Former PJD chief Benkirane is not happy with the new PJD-led government and regrets the replacing of some PJD ministers.
Rabat – Former Head of Government Abdelilah Benkirane has once again lashed out at the El Othmani-led government, especially calling out the current head of government for his poor choice of ministers during the recent ministerial reshuffle.
A traditional government critic since he left his head of government post in November 2017, the erratic and feisty Benkirane, a veteran member and proclaimed “spiritual guide” of Morocco’s ruling Justice and Development Party (PJD) has not been out of the political limelight for months.
Since his much-reported feud with El Othmani on the recently adopted education bill, Benkirane had stayed out of political sight, only sporadically and rather uncontroversially commenting on the future of the PJD.
Breaking the months-long relative silence over the weekend, however, the former PJD chief told a group of PJD youth at his home in Rabat that he has had a hard time understanding some of El Othmani’s choices when appointing ministers.
Continuity vs. new blood
“I have failed to find a reasonable explanation” for the sacking of some ministers, he insisted, emphasizing the “handiwork” and dedication of some outgoing ministers, especially from the PJD, whom he believes were doing “very good” work.
He then named Mustapha El Khalfi, the former government spokesperson (and, of course, an influential PJD member), as the perfect illustration of ministers who should have not been replaced.
“People are not happy with El Khalfi’s departure,” he said. He went on to explain that while El Khalfi is surely “not a genius, he is a hard worker and good researcher.”
The comment may come across as a veiled criticism of Hassan Abyaba, the newly appointed minister for culture, sports, and youth as well as government spokesperson. Abyaba’s first press conferences have been below the standard El Khalfi set when summarizing the talking points of government meetings or explaining the government’s positions on sensitive topics.

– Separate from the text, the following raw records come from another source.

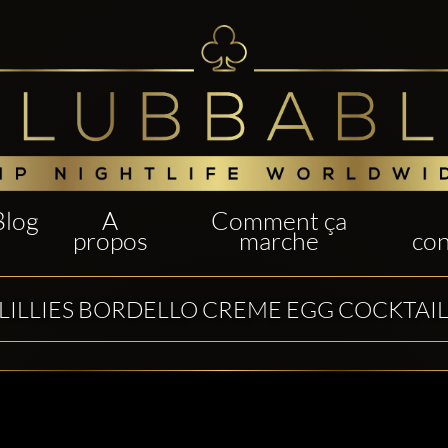
Blog
A
Comment ça
propos
marche
con
LILLIES BORDELLO CREME EGG COCKTAI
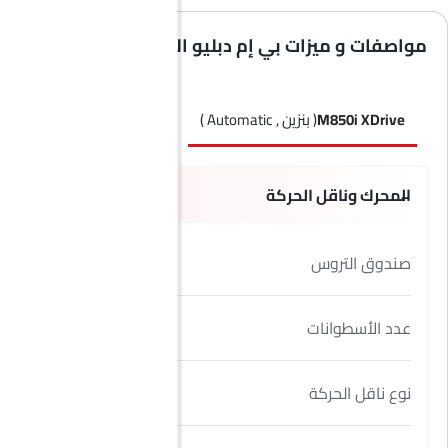
مواصفات و ميزات بي إم دبليو الفئة 8 كوبيه
M850i XDrive
( بنزين , Automatic )
المحرك وناقل الحركة
صندوق التروس
8 Speed
عدد الأسطوانات
8
نوع ناقل الحركة
Automatic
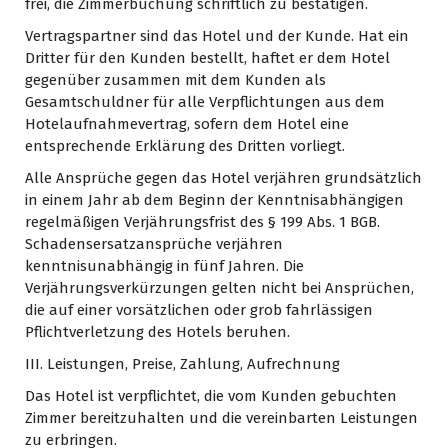
frei, die Zimmerbuchung schriftlich zu bestätigen.
Vertragspartner sind das Hotel und der Kunde. Hat ein
Dritter für den Kunden bestellt, haftet er dem Hotel
gegenüber zusammen mit dem Kunden als
Gesamtschuldner für alle Verpflichtungen aus dem
Hotelaufnahmevertrag, sofern dem Hotel eine
entsprechende Erklärung des Dritten vorliegt.
Alle Ansprüche gegen das Hotel verjähren grundsätzlich
in einem Jahr ab dem Beginn der Kenntnisabhängigen
regelmäßigen Verjährungsfrist des § 199 Abs. 1 BGB.
Schadensersatzansprüche verjähren
kenntnisunabhängig in fünf Jahren. Die
Verjährungsverkürzungen gelten nicht bei Ansprüchen,
die auf einer vorsätzlichen oder grob fahrlässigen
Pflichtverletzung des Hotels beruhen.
III. Leistungen, Preise, Zahlung, Aufrechnung
Das Hotel ist verpflichtet, die vom Kunden gebuchten
Zimmer bereitzuhalten und die vereinbarten Leistungen
zu erbringen.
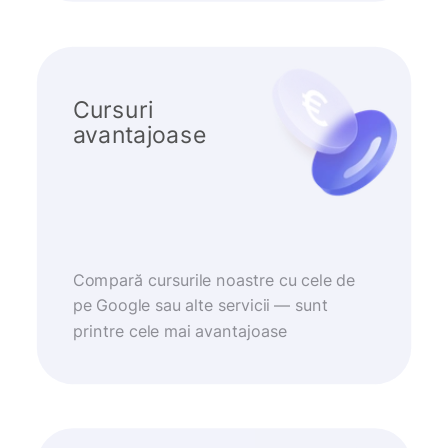
Cursuri
avantajoase
Compară cursurile noastre cu cele de
pe Google sau alte servicii — sunt
printre cele mai avantajoase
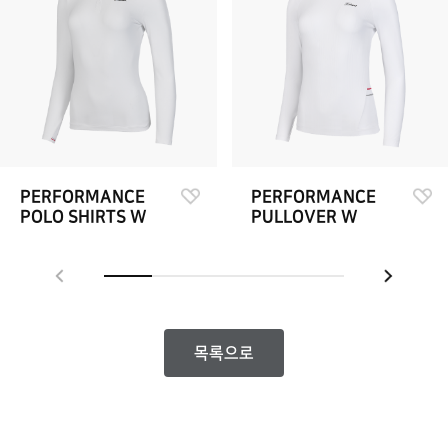
PERFORMANCE
PERFORMANCE
POLO SHIRTS W
PULLOVER W
목록으로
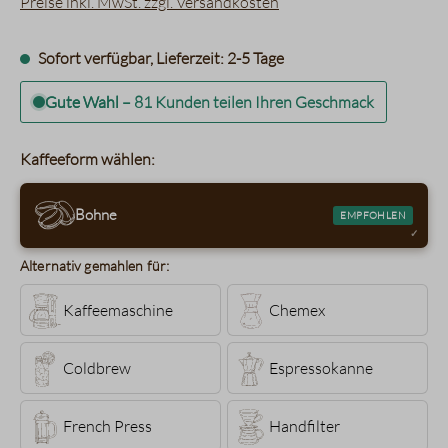
Preise inkl. MwSt. zzgl. Versandkosten
Sofort verfügbar, Lieferzeit: 2-5 Tage
Gute Wahl
–
81 Kunden teilen Ihren Geschmack
Kaffeeform wählen:
Bohne
EMPFOHLEN
Alternativ gemahlen für:
Kaffeemaschine
Chemex
Coldbrew
Espressokanne
French Press
Handfilter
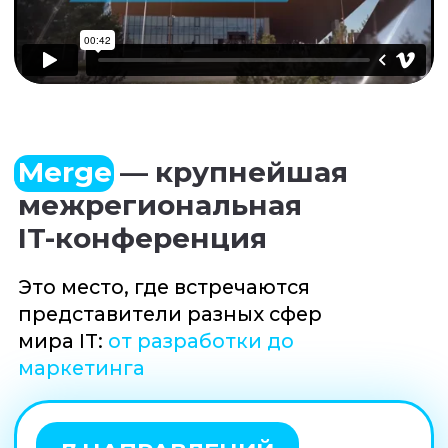
про разработку
3 НАСЫЩЕННЫХ ДНЯ
БУДЬ В САМОМ ЦЕНТРЕ
IT-КОМПЕТЕНЦИЙ
БОЛЕЕ 110 СПИКЕРОВ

At the same time, however, while many have also criticized the government reshuffle, Benkirane’s praise of outgoing PJD ministers may raise questions about his partisan rhetoric.
Following the government reshuffle, most critics, rather than complain about the departure of some members, expressed doubts about the new government’s ability to actually deliver the changes that have been promised. Critics of the government reshuffle were mostly concerned about the triumph of continuity over rupture, as promised by the King.
But Benkirane’s message appears to suggest that he is concerned that there was insufficient continuity in the ministerial appointments.
As if to respond to that prospective rebuttal of his conservative and PJD-embracing criticism of the new government, however, Benkirane said that he is mostly concerned about “what can be done to change the country, rather than returning, going back to the 1970s.”
But whether his defense—that he wants change rather than a return to old values—works remains to be seen. In most of his latest tirades against the El Othmani-led government, Benkirane has decried what he saw as El Othmani’s tendency to pander to Moroccan progressives.
The most striking example is a 26-minute video in which, fuming at the draft law on the adoption of French as the language of instruction for science in Moroccan schools, Benkirane lampooned El Othmani and other PJD ministers and MPs who were supportive of the legislative move.
He labeled them “cowards” and “traitors” who have forgotten and “betrayed” the cultural and religious tenets of the Moroccan society, emphatically calling El Othmani out for apparently siding with progressive Moroccans and calling the law a “betrayal of the principles of the party and the [Moroccan] Constitution and its vision.”